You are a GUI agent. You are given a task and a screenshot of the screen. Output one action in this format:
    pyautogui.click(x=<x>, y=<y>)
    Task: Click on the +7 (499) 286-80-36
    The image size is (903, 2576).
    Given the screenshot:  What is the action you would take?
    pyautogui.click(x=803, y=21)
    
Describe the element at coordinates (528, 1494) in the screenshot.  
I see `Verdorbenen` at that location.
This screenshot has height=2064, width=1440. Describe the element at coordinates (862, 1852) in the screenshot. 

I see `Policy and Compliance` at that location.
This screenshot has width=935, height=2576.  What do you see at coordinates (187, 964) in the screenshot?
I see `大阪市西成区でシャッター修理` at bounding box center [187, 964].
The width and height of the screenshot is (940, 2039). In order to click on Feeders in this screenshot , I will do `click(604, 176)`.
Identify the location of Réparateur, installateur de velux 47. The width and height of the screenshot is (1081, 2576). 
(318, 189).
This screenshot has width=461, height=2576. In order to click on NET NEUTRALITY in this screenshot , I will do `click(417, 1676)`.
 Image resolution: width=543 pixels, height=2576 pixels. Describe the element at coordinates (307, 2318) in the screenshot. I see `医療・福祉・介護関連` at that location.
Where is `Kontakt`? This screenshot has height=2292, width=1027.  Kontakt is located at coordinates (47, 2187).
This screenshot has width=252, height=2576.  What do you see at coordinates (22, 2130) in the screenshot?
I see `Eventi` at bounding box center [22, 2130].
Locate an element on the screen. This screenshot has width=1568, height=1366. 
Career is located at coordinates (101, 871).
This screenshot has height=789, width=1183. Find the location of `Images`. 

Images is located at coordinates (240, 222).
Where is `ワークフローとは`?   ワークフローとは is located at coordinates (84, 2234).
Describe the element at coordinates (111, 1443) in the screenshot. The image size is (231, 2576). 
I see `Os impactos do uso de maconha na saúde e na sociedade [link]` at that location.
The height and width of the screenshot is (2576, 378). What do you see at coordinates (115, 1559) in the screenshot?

--- --- ---

### PROBLEM REQUIREMENTS
Print every record above exactly as it stands.

### WRITTEN ANSWER
You are a GUI agent. You are given a task and a screenshot of the screen. Output one action in this format:
    pyautogui.click(x=<x>, y=<y>)
    Task: Click on the +7 (499) 286-80-36
    The image size is (903, 2576).
    Given the screenshot:  What is the action you would take?
    pyautogui.click(x=803, y=21)
    
Describe the element at coordinates (528, 1494) in the screenshot.  
I see `Verdorbenen` at that location.
This screenshot has height=2064, width=1440. Describe the element at coordinates (862, 1852) in the screenshot. 

I see `Policy and Compliance` at that location.
This screenshot has width=935, height=2576.  What do you see at coordinates (187, 964) in the screenshot?
I see `大阪市西成区でシャッター修理` at bounding box center [187, 964].
The width and height of the screenshot is (940, 2039). In order to click on Feeders in this screenshot , I will do `click(604, 176)`.
Identify the location of Réparateur, installateur de velux 47. The width and height of the screenshot is (1081, 2576). 
(318, 189).
This screenshot has width=461, height=2576. In order to click on NET NEUTRALITY in this screenshot , I will do `click(417, 1676)`.
 Image resolution: width=543 pixels, height=2576 pixels. Describe the element at coordinates (307, 2318) in the screenshot. I see `医療・福祉・介護関連` at that location.
Where is `Kontakt`? This screenshot has height=2292, width=1027.  Kontakt is located at coordinates (47, 2187).
This screenshot has width=252, height=2576.  What do you see at coordinates (22, 2130) in the screenshot?
I see `Eventi` at bounding box center [22, 2130].
Locate an element on the screen. This screenshot has width=1568, height=1366. 
Career is located at coordinates (101, 871).
This screenshot has height=789, width=1183. Find the location of `Images`. 

Images is located at coordinates (240, 222).
Where is `ワークフローとは`?   ワークフローとは is located at coordinates (84, 2234).
Describe the element at coordinates (111, 1443) in the screenshot. The image size is (231, 2576). 
I see `Os impactos do uso de maconha na saúde e na sociedade [link]` at that location.
The height and width of the screenshot is (2576, 378). What do you see at coordinates (115, 1559) in the screenshot?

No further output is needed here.